Slashdot Mirror


CERN Releases 300TB of Large Hadron Collider Data Into Open Access (techcrunch.com)

An anonymous reader writes: The European Organization for Nuclear Research, known as CERN, has released 300 terabytes of collider data to the public. "Once we've exhausted our exploration of the data, we see no reason not to make them available publicly," said Kati Lassila-Perini, a physicist who works on the Compact Muon Solenoid detector. "The benefits are numerous, from inspiring high school students to the training of the particle physicists of tomorrow. And personally, as CMS's data preservation coordinator, this is a crucial part of ensuring the long-term availability of our research data," she said in a news release accompanying the data. Much of the data is from 2011, and much of it is from protons colliding at 7 TeV (teraelectronvolts). The 300 terabytes of data includes both raw data from the detectors and "derived" datasets. CERN is providing tools to work with the data which is handy.

60 comments

  1. Finally by Anonymous Coward · · Score: 0

    A legitimate use for my seedbox!

  2. Pseudoscientists of the world, unite! by Lisandro · · Score: 5, Insightful

    I just can visualize a horde of crackpots using this data to fuel fringe theories, find messages from God and prove the existence of aliens.

    That being said, this is awfully cool from CERN. The raw data will be really useful in academic environments, and the Linux visualization tools are great.

    1. Re:Pseudoscientists of the world, unite! by Anonymous Coward · · Score: 2, Funny

      I just can visualize a horde of crackpots using this data to fuel fringe theories

      I heard from good authority that the LHC breached a planar dimension, and one of its red/white striped inhabitants escaped into the LHC data stream.
      So now they're releasing the data into the public in the hopes that someone will find this wimpy alien lifeform data object (waldo)...

    2. Re:Pseudoscientists of the world, unite! by TheRealHocusLocus · · Score: 1

      "Once we've exhausted our exploration of the data, we see no reason not to make them available publicly,"

      Actually they're just sifting and patching out the winning lottery numbers first. In these ~300TB dregs you'd be lucky to find a Pick 3. Best suggestion is to make a list of numbers absent from the data and play those.

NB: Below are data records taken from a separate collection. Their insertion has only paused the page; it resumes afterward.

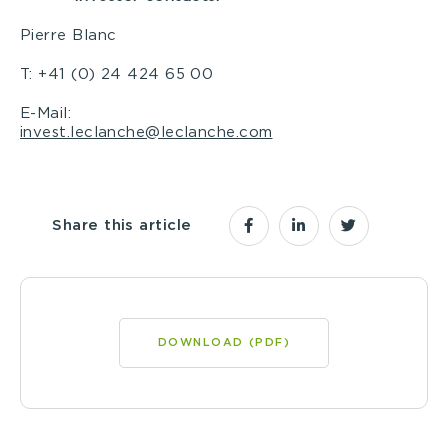
Pierre Blanc
T: +41 (0) 24 424 65 00
E-Mail:
invest.leclanche@leclanche.com
Share this article
DOWNLOAD (PDF)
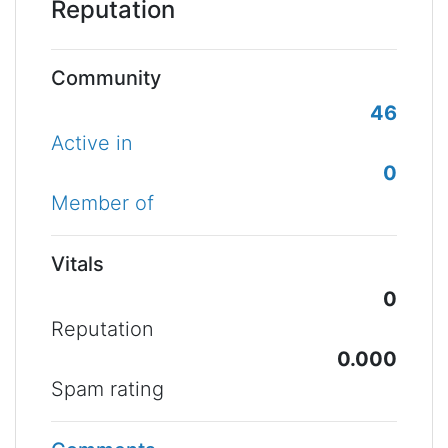
Reputation
Community
46
Active in
0
Member of
Vitals
0
Reputation
0.000
Spam rating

      There's also a lot of Quantum Space Spam in it, such as embedded 3D jpgs meant to be projected into 4D space showing reproductive attachments for higher dimensional beings.

      --
      <blink>down the rabbit hole</blink>
    3. Re:Pseudoscientists of the world, unite! by starless · · Score: 3, Interesting

      Data from most NASA astronomy satellites is available after a specified amount of time.
      e.g. Hubble Space Telescope data are available after one year, and Fermi gamma-ray space telescope data are available as soon as it's processed (within one day).
      Software tools are also publicly available along with software support.

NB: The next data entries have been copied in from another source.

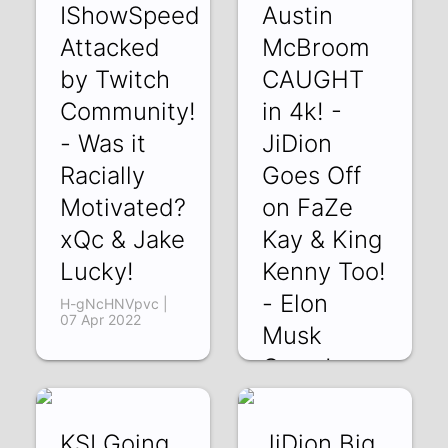
IShowSpeed
Austin
Attacked
McBroom
by Twitch
CAUGHT
Community!
in 4k! -
- Was it
JiDion
Racially
Goes Off
Motivated?
on FaZe
xQc & Jake
Kay & King
Lucky!
Kenny Too!
- Elon
H-gNcHNVpvc |
07 Apr 2022
Musk
Owns!
8BvYzAEXkLg | 05
Apr 2022
KSI Going
JiDion Big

      Nice to see particle physicists catching up with astronomers on data release!

    4. Re: Pseudoscientists of the world, unite! by Anonymous Coward · · Score: 1

      CERN has been releasing a lot of data since the 90s. The hard part is not deciding to release it and just copy paste the data to some webserver, but the process of documenting it and making sure there are tools to work with the data. Both the particle physics and astronomy fields have put a lot of time and money into developing these tools for decades. It is now at the point other smaller, data heavy projects can take advantage of the same the same tools with a lot less investment of manpower. But it still often requires a dedicated person on smaller projects, who may not have that to spare.

    5. Re:Pseudoscientists of the world, unite! by Altrag · · Score: 1

      horde of crackpots using this data to fuel fringe theories

      To be fair, most crackpots would manage to fuel their fringe theories just as well without this data.

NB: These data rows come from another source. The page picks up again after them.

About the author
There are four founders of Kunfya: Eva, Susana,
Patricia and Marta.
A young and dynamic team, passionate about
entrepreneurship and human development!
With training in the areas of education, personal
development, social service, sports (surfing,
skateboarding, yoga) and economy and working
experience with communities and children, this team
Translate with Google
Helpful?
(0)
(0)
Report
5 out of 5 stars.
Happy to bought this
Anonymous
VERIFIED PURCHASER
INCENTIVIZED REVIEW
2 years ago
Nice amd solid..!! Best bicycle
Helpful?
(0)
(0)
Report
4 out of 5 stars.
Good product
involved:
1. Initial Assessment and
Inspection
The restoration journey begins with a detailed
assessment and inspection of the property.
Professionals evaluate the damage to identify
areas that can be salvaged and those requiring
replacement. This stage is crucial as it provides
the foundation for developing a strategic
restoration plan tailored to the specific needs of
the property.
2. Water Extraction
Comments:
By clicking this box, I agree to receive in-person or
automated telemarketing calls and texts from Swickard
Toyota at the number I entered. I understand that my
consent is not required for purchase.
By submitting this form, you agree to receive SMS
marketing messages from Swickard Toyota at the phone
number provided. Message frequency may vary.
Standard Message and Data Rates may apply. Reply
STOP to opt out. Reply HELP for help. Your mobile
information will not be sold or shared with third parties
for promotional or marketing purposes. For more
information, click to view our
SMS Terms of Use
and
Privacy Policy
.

    6. Re:Pseudoscientists of the world, unite! by Anonymous Coward · · Score: 0

      I'm pretty sure that particle physicists in the past have been reluctant to release their data not because they were mentally stuck in the 19th century, but because there has not been such an interest in the data (mainly, i guess, because of a lack of amateur-usable tools and some advanced physics is required to make sense of the results).

      in astronomy, the tools have been there for ages (i remember the ESO Scisoft package, dpuser, qfitsview ...) and most if not all of the data could be processed with those. they may not have been the specialized tools that some astronomers i know wrote for a specific problem, but they did the job. i have a hard time trying to remember similar tools for collider experiments, since - other than telescope data - every detector is more or less one-of-a-kind.

    7. Re:Pseudoscientists of the world, unite! by RockDoctor · · Score: 1
      But this saves the from the delays of writing a random-number generator to invent their supporting data with.

      I'm still expecting to see the crackpots doing the logical equivalent of reading from a book held upside down.

      --
      Birds are not dinosaur descendants;birds are dinosaurs, for all useful meanings of "birds", "are" and "dinosaurs"
  3. Download cap? by Anonymous Coward · · Score: 0

    Should only take 5 million years or so to download...how much is each extra meg after 1GB again???

  4. No reason not to make them available publicly ? by x0ra · · Score: 5, Insightful

    If I'm not mistaken, the LHC has been publicly funded, so these data should have been public to start with. Anything else is bs.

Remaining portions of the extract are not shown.